Le considerazioni che precedono valgono a maggior ragione in quanto, nella presente causa, il fornitore e il vero produttore fanno parte di un unico gruppo di società, per cui il primo fa parte della catena di distribuzione delle automobili fabbricate dal secondo, ed entrambi utilizzano l’insegna Ford.

51.

Ricordo che il fornitore del veicolo (Ford Italia) è legato al produttore (Ford WAG). La Ford Italia è una divisione territoriale della rete di produzione e distribuzione dei veicoli Ford, sotto la direzione e il coordinamento di una società madre.

52.

In tale contesto, il consumatore sceglie di acquistare un veicolo presso la Ford Italia proprio per la sicurezza ispirata dalla sua provenienza, vale a dire perché si tratta di un veicolo commercializzato da un fornitore ufficiale che si presenta dinanzi a lui (o, quanto meno, fa sorgere nella sua mente tale impressione) come responsabile della qualità del prodotto. L’acquirente si rivolge a un fornitore della rete Ford, che opera proprio con questo nome (Ford Italia).

53.

Per quanto riguarda la rilevanza di questo tipo di legami tra il produttore e il fornitore, anche se in un contesto diverso, la Corte ha dichiarato, nella sentenza O’Byrne, quanto segue:

«quando una delle maglie della catena di distribuzione è strettamente legata al produttore, per esempio nel caso di una società controllata al 100% da quest’ultimo, occorre stabilire se tale legame fa sì che tale entità sia in realtà implicata nel processo di fabbricazione del prodotto interessato» ( 25 );

«[l]a valutazione di un siffatto stretto legame va effettuata a prescindere dal sapere se si tratti o no di persone giuridiche distinte. Invece, rileva sapere se si tratta di imprese che esercitano attività di produzione differenti oppure, al contrario, di imprese di cui una, la società controllata, agisce semplicemente come distributore o come depositario del prodotto fabbricato dalla società madre.

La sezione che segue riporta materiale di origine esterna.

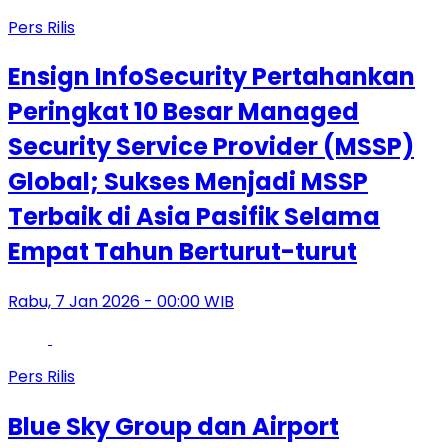
Pers Rilis
Ensign InfoSecurity Pertahankan
Peringkat 10 Besar Managed
Security Service Provider (MSSP)
Global; Sukses Menjadi MSSP
Terbaik di Asia Pasifik Selama
Empat Tahun Berturut-turut
Rabu, 7 Jan 2026 - 00:00 WIB
Pers Rilis
Blue Sky Group dan Airport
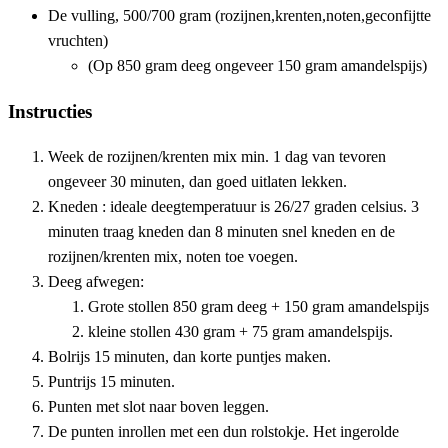
De vulling, 500/700 gram (rozijnen,krenten,noten,geconfijtte
vruchten)
(Op 850 gram deeg ongeveer 150 gram amandelspijs)
Instructies
Week de rozijnen/krenten mix min. 1 dag van tevoren
ongeveer 30 minuten, dan goed uitlaten lekken.
Kneden : ideale deegtemperatuur is 26/27 graden celsius. 3
minuten traag kneden dan 8 minuten snel kneden en de
rozijnen/krenten mix, noten toe voegen.
Deeg afwegen:
Grote stollen 850 gram deeg + 150 gram amandelspijs
kleine stollen 430 gram + 75 gram amandelspijs.
Bolrijs 15 minuten, dan korte puntjes maken.
Puntrijs 15 minuten.
Punten met slot naar boven leggen.
De punten inrollen met een dun rolstokje. Het ingerolde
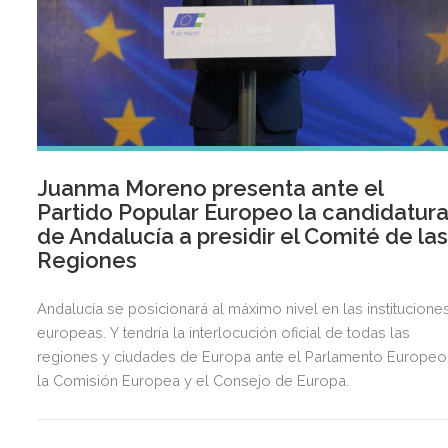
Juanma Moreno presenta ante el
Partido Popular Europeo la candidatur
de Andalucía a presidir el Comité de la
Regiones
Andalucía se posicionará al máximo nivel en las institucione
europeas. Y tendría la interlocución oficial de todas las
regiones y ciudades de Europa ante el Parlamento Europeo
la Comisión Europea y el Consejo de Europa.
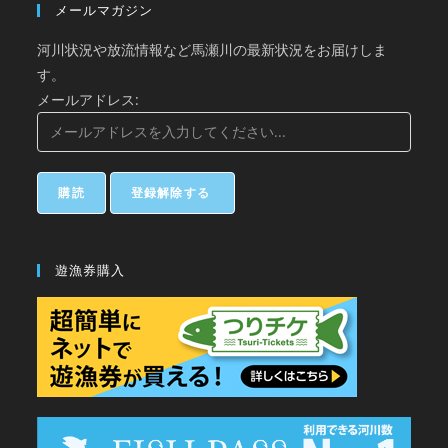
メールマガジン
河川状況や放流情報など馬瀬川の最新状況をお届けしま
す。
メールアドレス:
遊漁券購入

Spetta ai giudici nazionali stabilire (…) se i legami tra il produttore ed un’altra entità sono così stretti che la nozione di produttore (…) incorpora anche quest’ultima entità (…)» ( 26 ).

54.

Ciò che si cercava di stabilire nella causa O’Byrne era se fosse avvenuta la «messa in circolazione» del prodotto, in relazione all’articolo 11 della direttiva 85/374, da cui decorre il termine (dieci anni) entro il quale possono essere esercitati i diritti del danneggiato.

55.

È vero che, nella sentenza O’Byrne, le valutazioni della Corte sui rapporti tra la società madre e la società figlia sono state effettuate per chiarire il momento in cui il prodotto difettoso è stato messo in circolazione. Nondimeno, mi sembra rilevante ai fini del presente rinvio pregiudiziale che la sentenza O’Byrne consente un’interpretazione estensiva della nozione di produttore comprendente imprese, collegate tra loro, che intervengono nella catena di commercializzazione del prodotto, siano esse o meno persone giuridiche distinte ( 27 ).

56.

Una siffatta interpretazione estensiva non potrebbe tuttavia comportare un’imputazione indifferenziata della responsabilità per danno causato da un prodotto difettoso a qualsiasi partecipante al suo processo di fabbricazione e di commercializzazione. Detta estensione indifferenziata è stata respinta dalla Corte, per quanto riguarda la legislazione danese, nelle sentenze Skov e Bilka ( 28 ) e Commissione/Danimarca ( 29 ).

57.

In tale prospettiva, l’analisi dei legami tra la Ford WAG e la Ford Italia, che spetta al giudice del rinvio effettuare, può rivelare un collegamento particolarmente stretto che, unito alla coincidenza nell’uso del nome comune (Ford) nella denominazione di entrambe le società e sul prodotto difettoso stesso, fa propendere per l’applicazione dell’articolo 3, paragrafo 1, seconda frase, della direttiva 85/374.

58.

Quanto è stato detto finora risponde alla domanda del giudice del rinvio, ripresa nel suo tenore letterale: nella presente controversia vi sarebbe un produttore apparente (Ford Italia) nei confronti del quale il danneggiato può far valere la responsabilità per danno da prodotti difettosi, ai sensi dell’articolo 3, paragrafo 1, della direttiva 85/374.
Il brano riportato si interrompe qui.